======== Records to process

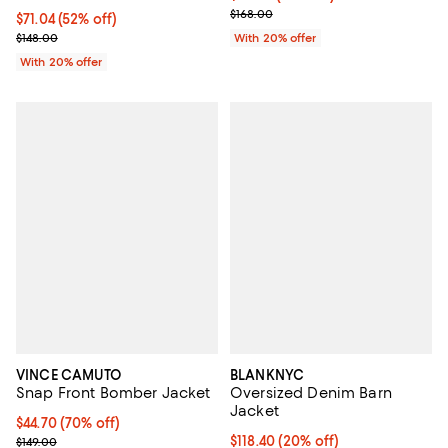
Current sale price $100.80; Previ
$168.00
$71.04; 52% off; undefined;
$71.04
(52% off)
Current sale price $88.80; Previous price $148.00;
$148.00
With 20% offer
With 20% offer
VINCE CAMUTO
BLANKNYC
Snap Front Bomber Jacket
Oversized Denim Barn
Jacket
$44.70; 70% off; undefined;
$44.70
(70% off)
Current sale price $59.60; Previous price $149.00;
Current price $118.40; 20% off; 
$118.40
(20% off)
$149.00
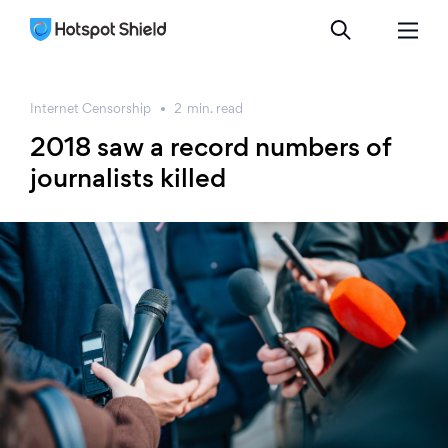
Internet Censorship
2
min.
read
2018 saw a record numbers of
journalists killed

================

[What the exercise asks]
Extract from the listing above the lines between the line containing "52% off; undefined;" and the line containing "Current sale price $59.60;", keeping both of those lines. Output nothing else.

[Your response]
$71.04; 52% off; undefined;
$71.04
(52% off)
Current sale price $88.80; Previous price $148.00;
$148.00
With 20% offer
With 20% offer
VINCE CAMUTO
BLANKNYC
Snap Front Bomber Jacket
Oversized Denim Barn
Jacket
$44.70; 70% off; undefined;
$44.70
(70% off)
Current sale price $59.60; Previous price $149.00;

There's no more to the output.